Когда меня вывели на первую прогулку по двору, мне сковали руки наручниками за спиной. Они сказали, что я жестокий и очень опасный, и что по этой причине на меня надевают наручники каждый раз, когда мне нужно выйти из камеры. Когда они открывали дверь камеры, их всегда сопровождал тюремный надзиратель-мужчина. Позже две женщины-надзирательницы должны были постоянно стоять перед дверью. Каждый день на 30 минут они выводили меня на крошечный треугольный дворик между внешней стеной и женским блоком, чтобы подышать свежим воздухом. Ходить нормально было невозможно, потому что, в какую бы сторону я ни пошла, я оказывалась прямо перед стеной. Вооруженные охранники окружали двор и следили за каждым моим шагом. Их я ненавидела больше всего. И их ненависть ко мне была осязаема.

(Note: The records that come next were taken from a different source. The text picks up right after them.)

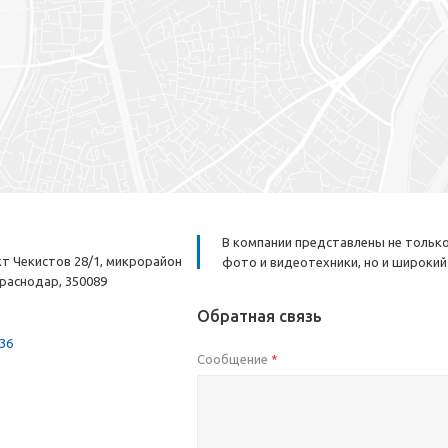
В компании представлены не тольк
т Чекистов 28/1, микрорайон
фото и видеотехники, но и широки
раснодар, 350089
Обратная связь
-36
Сообщение
*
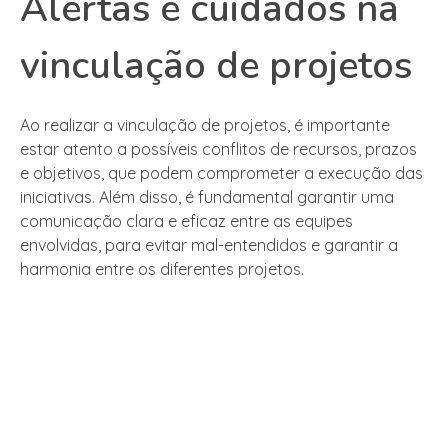
Alertas e cuidados na
vinculação de projetos
Ao realizar a vinculação de projetos, é importante
estar atento a possíveis conflitos de recursos, prazos
e objetivos, que podem comprometer a execução das
iniciativas. Além disso, é fundamental garantir uma
comunicação clara e eficaz entre as equipes
envolvidas, para evitar mal-entendidos e garantir a
harmonia entre os diferentes projetos.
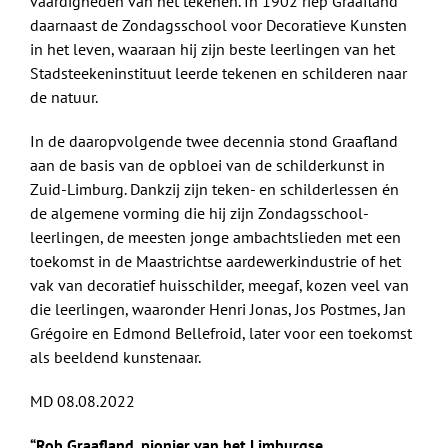
vaardigheden van het tekenen. In 1902 riep Graafland
daarnaast de Zondagsschool voor Decoratieve Kunsten
in het leven, waaraan hij zijn beste leerlingen van het
Stadsteekeninstituut leerde tekenen en schilderen naar
de natuur.
In de daaropvolgende twee decennia stond Graafland
aan de basis van de opbloei van de schilderkunst in
Zuid-Limburg. Dankzij zijn teken- en schilderlessen én
de algemene vorming die hij zijn Zondagsschool-
leerlingen, de meesten jonge ambachtslieden met een
toekomst in de Maastrichtse aardewerkindustrie of het
vak van decoratief huisschilder, meegaf, kozen veel van
die leerlingen, waaronder Henri Jonas, Jos Postmes, Jan
Grégoire en Edmond Bellefroid, later voor een toekomst
als beeldend kunstenaar.
MD 08.08.2022
“Rob Graafland, pionier van het Limburgse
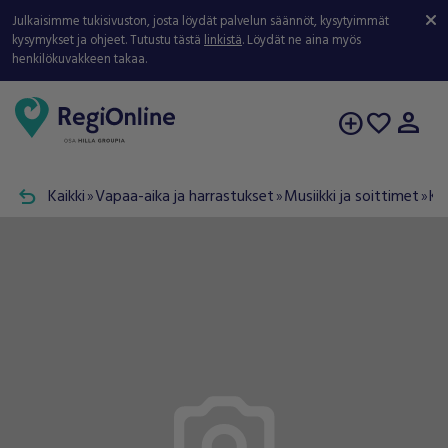
Julkaisimme tukisivuston, josta löydät palvelun säännöt, kysytyimmät
kysymykset ja ohjeet. Tutustu tästä
linkistä
. Löydät ne aina myös
henkilökuvakkeen takaa.
person
add_circle
favorite
undo
Kaikki
Vapaa-aika ja harrastukset
Musiikki ja soittimet
Ko
double_arrow
double_arrow
double_arrow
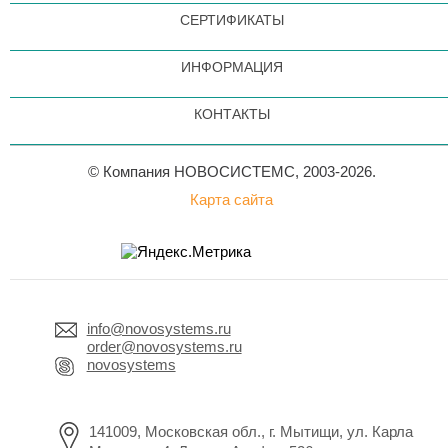
СЕРТИФИКАТЫ
ИНФОРМАЦИЯ
КОНТАКТЫ
© Компания НОВОСИСТЕМС, 2003-2026.
Карта сайта
info@novosystems.ru
order@novosystems.ru
novosystems
141009, Московская обл., г. Мытищи, ул. Карла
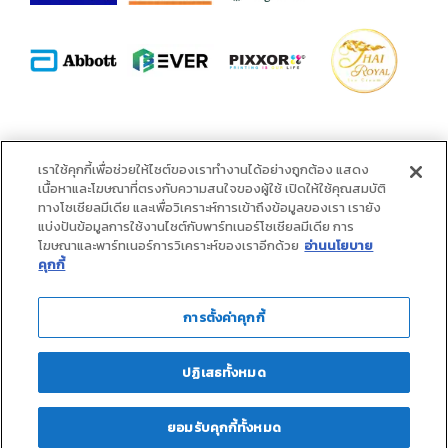
alliance
เราใช้คุกกี้เพื่อช่วยให้ไซต์ของเราทำงานได้อย่างถูกต้อง แสดง
เนื้อหาและโฆษณาที่ตรงกับความสนใจของผู้ใช้ เปิดให้ใช้คุณสมบัติ
ทางโซเชียลมีเดีย และเพื่อวิเคราะห์การเข้าถึงข้อมูลของเรา เรายัง
แบ่งปันข้อมูลการใช้งานไซต์กับพาร์ทเนอร์โซเชียลมีเดีย การ
โฆษณาและพาร์ทเนอร์การวิเคราะห์ของเราอีกด้วย
อ่านนโยบาย
คุกกี้
การตั้งค่าคุกกี้
ปฏิเสธทั้งหมด
ยอมรับคุกกี้ทั้งหมด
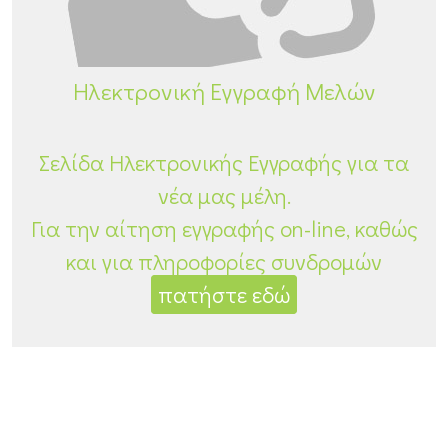
Ηλεκτρονική Εγγραφή Μελών
Σελίδα Ηλεκτρονικής Εγγραφής για τα
νέα μας μέλη.
Για την αίτηση εγγραφής οn-line, καθώς
και για πληροφορίες συνδρομών
πατήστε εδώ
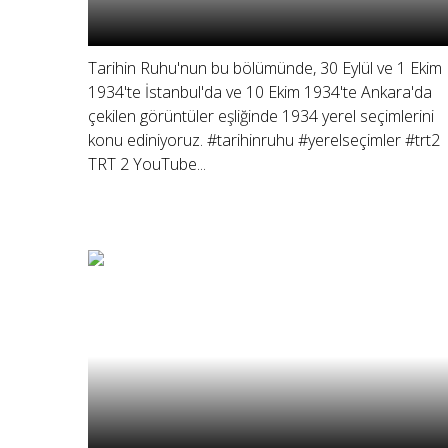
Tarihin Ruhu'nun bu bölümünde, 30 Eylül ve 1 Ekim
1934'te İstanbul'da ve 10 Ekim 1934'te Ankara'da
çekilen görüntüler eşliğinde 1934 yerel seçimlerini
konu ediniyoruz. #tarihinruhu #yerelseçimler #trt2
TRT 2 YouTube...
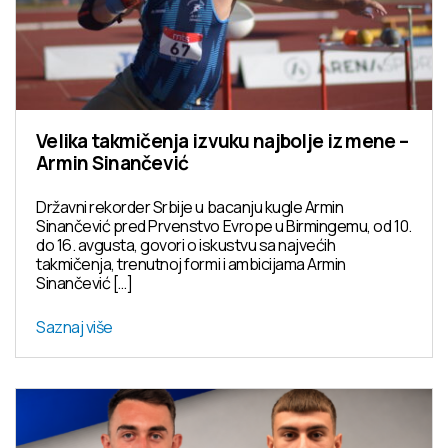
Velika takmičenja izvuku najbolje iz mene –
Armin Sinančević
Državni rekorder Srbije u bacanju kugle Armin
Sinančević pred Prvenstvo Evrope u Birmingemu, od 10.
do 16. avgusta, govori o iskustvu sa najvećih
takmičenja, trenutnoj formi i ambicijama Armin
Sinančević […]
Saznaj više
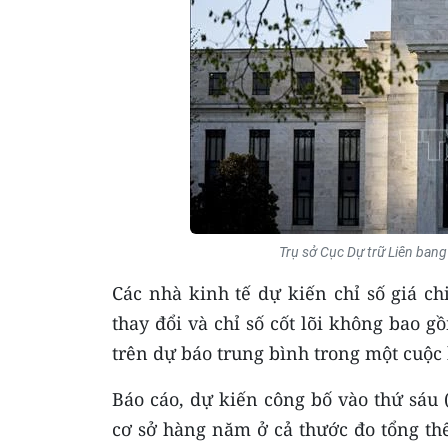
Trụ sở Cục Dự trữ Liên ban
Các nhà kinh tế dự kiến chỉ số giá c
thay đổi và chỉ số cốt lõi không bao 
trên dự báo trung bình trong một cuộc 
Báo cáo, dự kiến công bố vào thứ sáu (
cơ sở hàng năm ở cả thước đo tổng thể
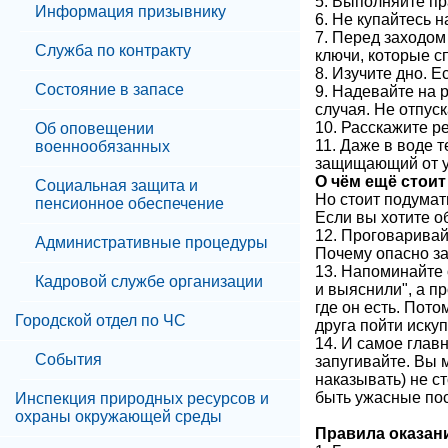
5. Выполняйте пр
Информация призывнику
6. Не купайтесь н
7. Перед заходом
Служба по контракту
ключи, которые с
8. Изучите дно. 
Состояние в запасе
9. Надевайте на 
случая. Не отпус
10. Расскажите ре
Об оповещении
11. Даже в воде 
военнообязанных
защищающий от ул
О чём ещё стои
Социальная защита и
Но стоит подумат
пенсионное обеспечение
Если вы хотите о
12. Проговаривай
Административные процедуры
Почему опасно зах
13. Напоминайте 
Кадровой службе организации
и выяснили", а п
где он есть. Пот
Городской отдел по ЧС
друга пойти иску
14. И самое главн
События
запугивайте. Вы 
наказывать) не ст
быть ужасные по
Инспекция природных ресурсов и
охраны окружающей среды
Правила оказа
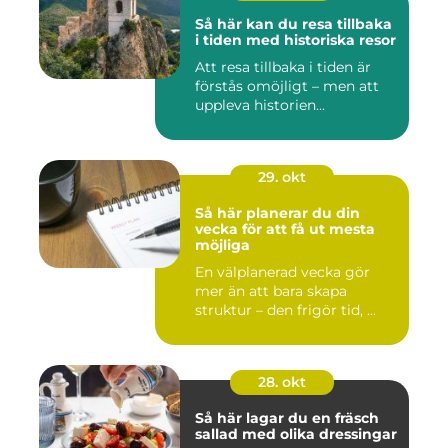
Så här kan du resa tillbaka
i tiden med historiska resor
Att resa tillbaka i tiden är
förstås omöjligt – men att
uppleva historien...
29. okt
Så här planerar du din
vecka för att få ut mesta
möjliga
En välplanerad vecka gör
mer än att bara skapa
struktur – den frigör tid, ...
28. okt
Så här lagar du en fräsch
sallad med olika dressingar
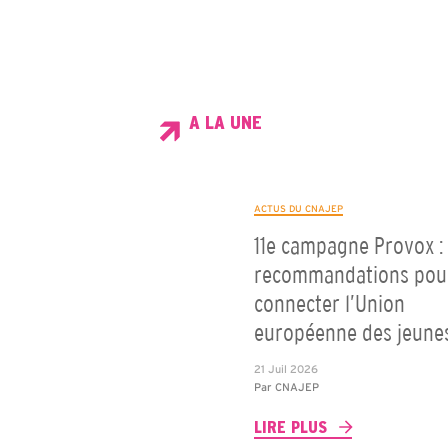
A LA UNE
ACTUS DU CNAJEP
11e campagne Provox : 
recommandations pou
connecter l’Union
européenne des jeune
21 Juil 2026
Par
CNAJEP
LIRE PLUS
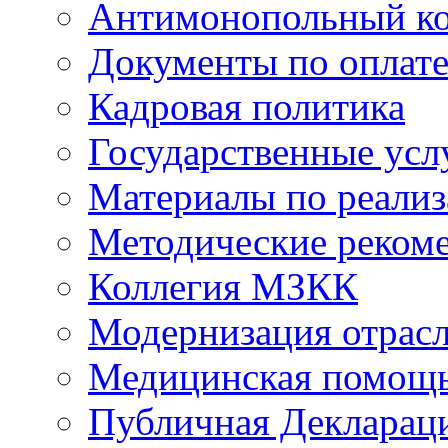
Антимонопольный к
Документы по оплате
Кадровая политика
Государственные усл
Материалы по реали
Методические реком
Коллегия МЗКК
Модернизация отрасл
Медицинская помощ
Публичная Деклараци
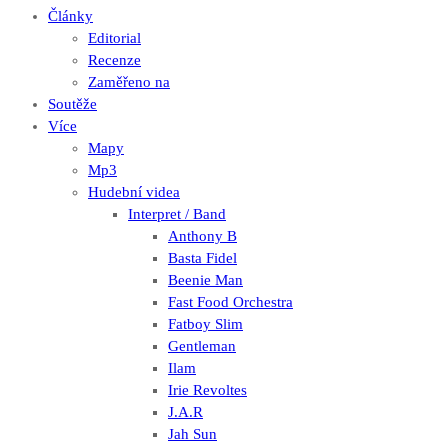
Články
Editorial
Recenze
Zaměřeno na
Soutěže
Více
Mapy
Mp3
Hudební videa
Interpret / Band
Anthony B
Basta Fidel
Beenie Man
Fast Food Orchestra
Fatboy Slim
Gentleman
Ilam
Irie Revoltes
J.A.R
Jah Sun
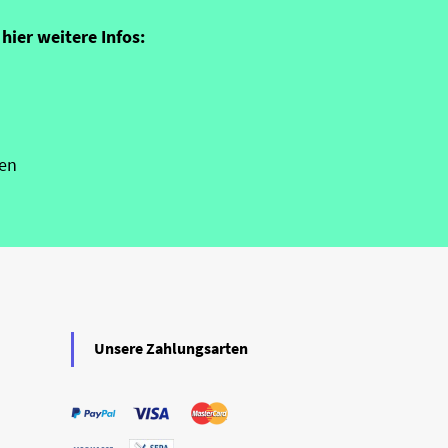
hier weitere Infos:
en
Unsere Zahlungsarten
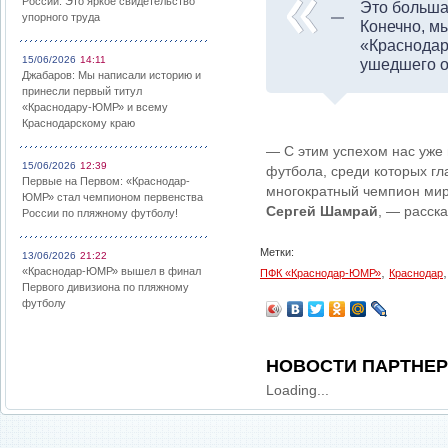
России: Это яркое свидетельство
Это большая
упорного труда
Конечно, м
«Краснодар
15/06/2026
14:11
ушедшего от
Джабаров: Мы написали историю и
принесли первый титул
«Краснодару-ЮМР» и всему
Краснодарскому краю
— С этим успехом нас уже
15/06/2026
12:39
футбола, среди которых г
Первые на Первом: «Краснодар-
многократный чемпион ми
ЮМР» стал чемпионом первенства
Сергей Шамрай
, — расск
России по пляжному футболу!
Метки:
13/06/2026
21:22
,
«Краснодар-ЮМР» вышел в финал
ПФК «Краснодар-ЮМР»
Краснодар
Первого дивизиона по пляжному
футболу
НОВОСТИ ПАРТНЕ
Loading...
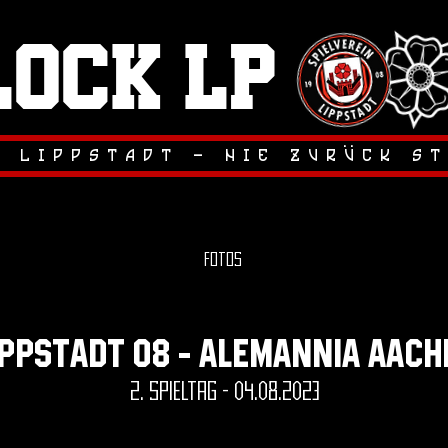
lock LP
.
.
r lippstadt - nie zuruck s
Fotos
ippstadt 08 - Alemannia aach
2. spieltag - 04.08.2023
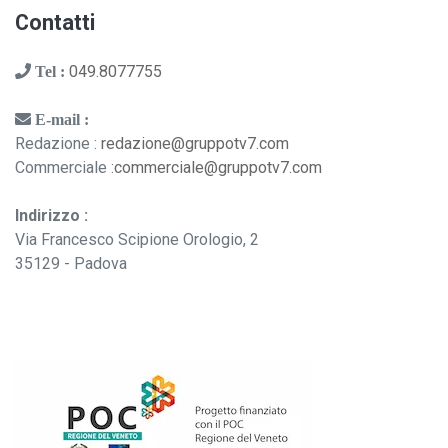
Contatti
049.8077755
Tel :
E-mail :
Redazione :
redazione@gruppotv7.com
Commerciale :
commerciale@gruppotv7.com
Indirizzo :
Via Francesco Scipione Orologio, 2
35129 - Padova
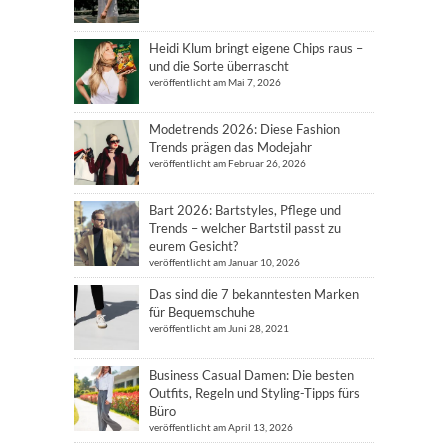
Heidi Klum bringt eigene Chips raus –
und die Sorte überrascht
veröffentlicht am Mai 7, 2026
Modetrends 2026: Diese Fashion
Trends prägen das Modejahr
veröffentlicht am Februar 26, 2026
Bart 2026: Bartstyles, Pflege und
Trends – welcher Bartstil passt zu
eurem Gesicht?
veröffentlicht am Januar 10, 2026
Das sind die 7 bekanntesten Marken
für Bequemschuhe
veröffentlicht am Juni 28, 2021
Business Casual Damen: Die besten
Outfits, Regeln und Styling-Tipps fürs
Büro
veröffentlicht am April 13, 2026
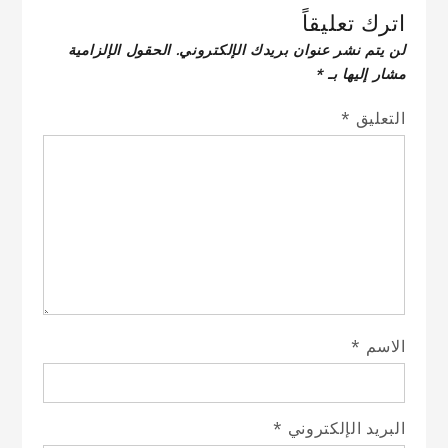
اترك تعليقاً
لن يتم نشر عنوان بريدك الإلكتروني.
الحقول الإلزامية
مشار إليها بـ
*
التعليق
*
الاسم
*
البريد الإلكتروني
*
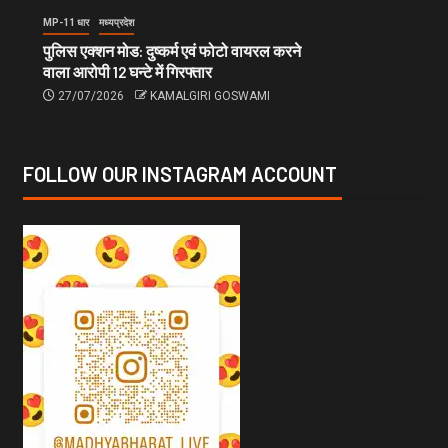
MP-11 धार
मध्यप्रदेश
पुलिस एक्शन मोड: दुष्कर्म एवं फोटो वायरल करने
वाला आरोपी 12 घन्टे में गिरफ्तार
27/07/2026
KAMALGIRI GOSWAMI
FOLLOW OUR INSTAGRAM ACCOUNT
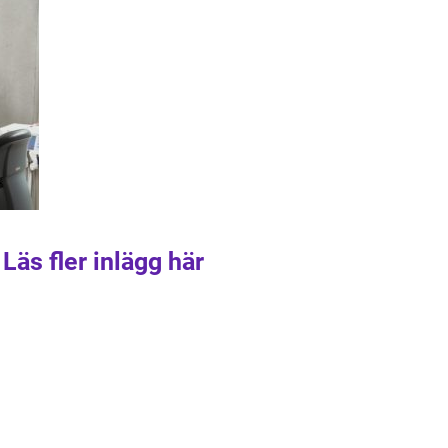
Läs fler inlägg här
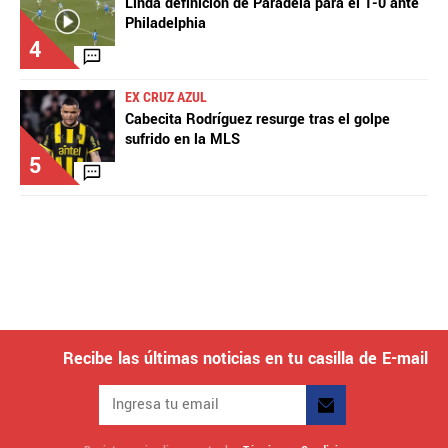
Linda definición de Paradela para el 1-0 ante
Philadelphia
4
EX CRUZ AZUL
Cabecita Rodríguez resurge tras el golpe
sufrido en la MLS
5
Recibe las últimas noticias en tu casilla de E-mail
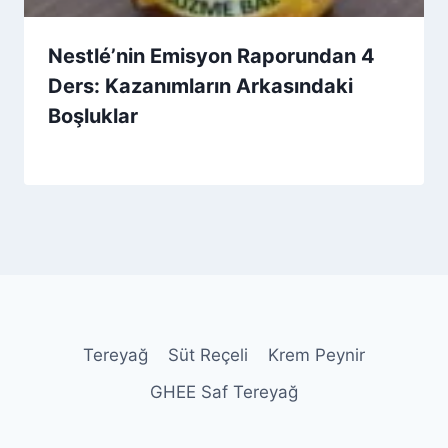
Nestlé’nin Emisyon Raporundan 4
Ders: Kazanımların Arkasındaki
Boşluklar
By
22 Mart 2026
Admin
Tereyağ
Süt Reçeli
Krem Peynir
GHEE Saf Tereyağ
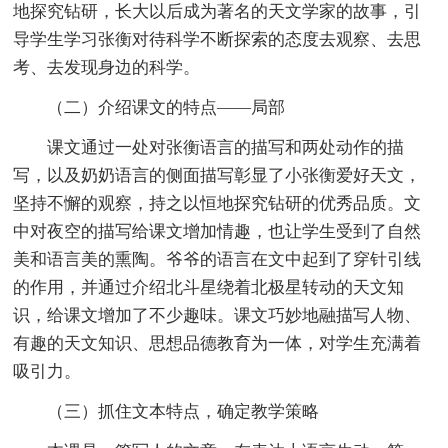
地探究钻研，长大以后成为著名的天文学家的故事，引
导学生学习张衡对待科学不断探索的态度去观察、去思
考、去发现身边的科学。
（二）介绍课文的特点——局部
课文通过一处对张衡语言的描写和两处动作的描
写，以及奶奶语言的侧面描写彰显了小张衡爱好天文，
坚持不懈的观察，持之以恒地探究钻研的优秀品质。文
中对夜空的描写给课文增加情趣，也让学生受到了自然
美和语言美的熏陶。爷爷的语言在文中起到了穿针引线
的作用，并通过介绍北斗星绕着北极星转动的天文知
识，给课文增加了不少趣味。课文巧妙地融描写人物、
有趣的天文知识、思想品德教育为一体，对学生充满着
吸引力。
（三）抓住文本特点，确定教学策略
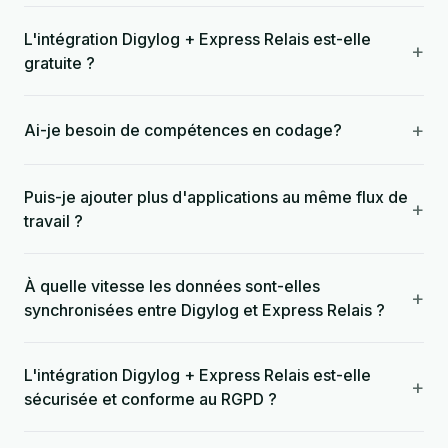
L'intégration Digylog + Express Relais est-elle
+
gratuite ?
+
Ai-je besoin de compétences en codage?
Puis-je ajouter plus d'applications au même flux de
+
travail ?
À quelle vitesse les données sont-elles
+
synchronisées entre Digylog et Express Relais ?
L'intégration Digylog + Express Relais est-elle
+
sécurisée et conforme au RGPD ?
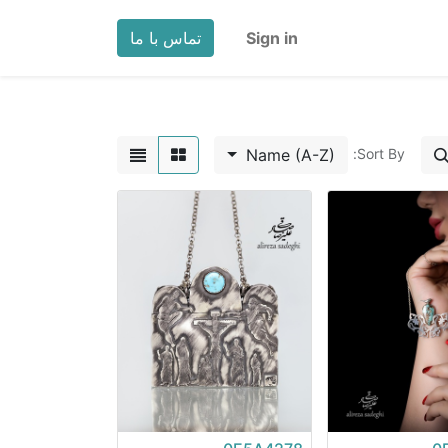
Sign in
تماس با ما
Name (A-Z)
Sort By:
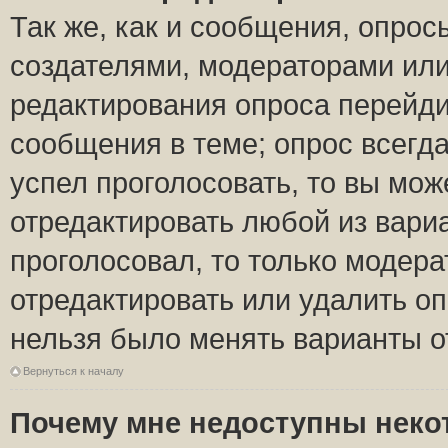
Так же, как и сообщения, опрос
создателями, модераторами ил
редактирования опроса перейди
сообщения в теме; опрос всегда
успел проголосовать, то вы мож
отредактировать любой из вариа
проголосовал, то только модер
отредактировать или удалить оп
нельзя было менять варианты о
Вернуться к началу
Почему мне недоступны нек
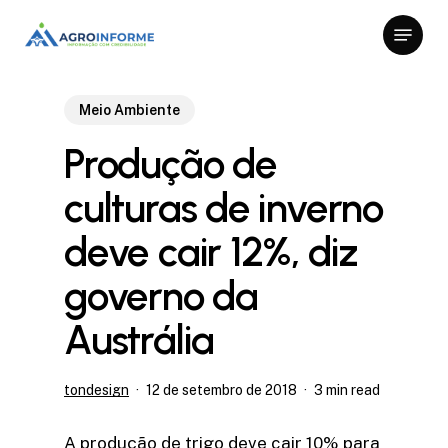
Skip
Menu
to
Close
main
Menu
content
Meio Ambiente
Produção de
culturas de inverno
deve cair 12%, diz
governo da
Austrália
tondesign
12 de setembro de 2018
3 min read
A produção de trigo deve cair 10% para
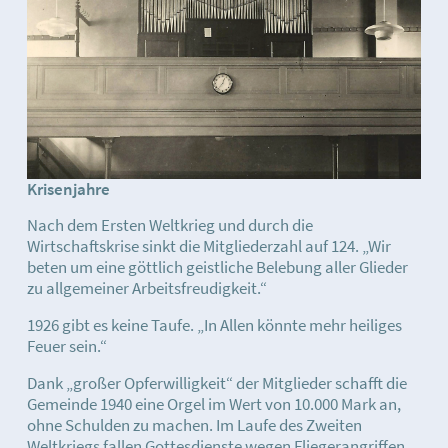
Krisenjahre
Nach dem Ersten Weltkrieg und durch die
Wirtschaftskrise sinkt die Mitgliederzahl auf 124. „Wir
beten um eine göttlich geistliche Belebung aller Glieder
zu allgemeiner Arbeitsfreudigkeit.“
1926 gibt es keine Taufe. „In Allen könnte mehr heiliges
Feuer sein.“
Dank „großer Opferwilligkeit“ der Mitglieder schafft die
Gemeinde 1940 eine Orgel im Wert von 10.000 Mark an,
ohne Schulden zu machen. Im Laufe des Zweiten
Weltkriegs fallen Gottesdienste wegen Fliegerangriffen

Они заперли меня в камере в конце длинного коридора рядом с административным крылом. Камеры рядом с моей, а также камеры выше и ниже меня были пусты. Никому из других заключенных не разрешалось разговаривать со мной или вступать со мной в контакт. Прежде чем открыть дверь моей камеры, все остальные заключенные должны были исчезнуть из коридора.
В моей двери было отверстие размером с книгу с плотно закрытой решеткой. Через это отверстие за мной наблюдали 24 часа в сутки через нерегулярные промежутки времени: когда я бодрствовал или спал, когда читал, писал или думал о чем-то, когда делал гимнастику или сидел в туалете, когда грустил, злился или хотел плакать.
Я находился под огромным давлением, окруженный стенами, оружием, взглядами других людей, контролем. Я ожидал засады в любую минуту. Я потерял голос, остался только шепот. Раньше я часто стоял на пути самого себя, чувствовал себя неуверенным и нерешительным. Но теперь я обнаружил в себе огромную силу, о которой раньше не знал. Мне нужно было защитить себя, и я знала, что смогу это сделать.